From the material below, list every line containing "webinar".

=== DATA SUPPLIED ===

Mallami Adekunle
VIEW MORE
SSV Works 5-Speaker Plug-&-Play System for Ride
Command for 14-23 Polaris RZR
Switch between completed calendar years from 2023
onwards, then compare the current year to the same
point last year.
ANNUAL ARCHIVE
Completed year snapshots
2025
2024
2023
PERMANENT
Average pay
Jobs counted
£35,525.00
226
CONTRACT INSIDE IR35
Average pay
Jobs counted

===
=== DATA SUPPLIED ===

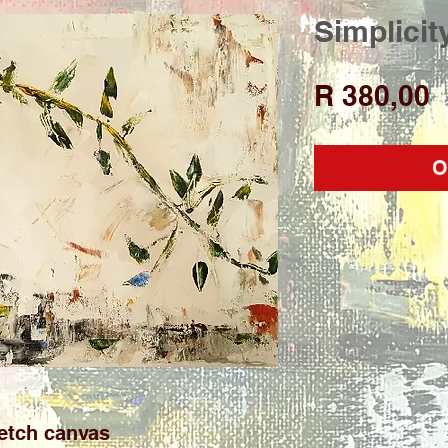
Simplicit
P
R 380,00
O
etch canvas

===
=== DATA SUPPLIED ===

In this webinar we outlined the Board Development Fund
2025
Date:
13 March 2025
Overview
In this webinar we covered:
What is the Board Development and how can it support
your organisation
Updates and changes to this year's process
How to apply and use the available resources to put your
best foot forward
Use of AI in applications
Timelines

===

◆ SOLUTION FOR THIS TASK:
In this webinar we outlined the Board Development Fund
In this webinar we covered:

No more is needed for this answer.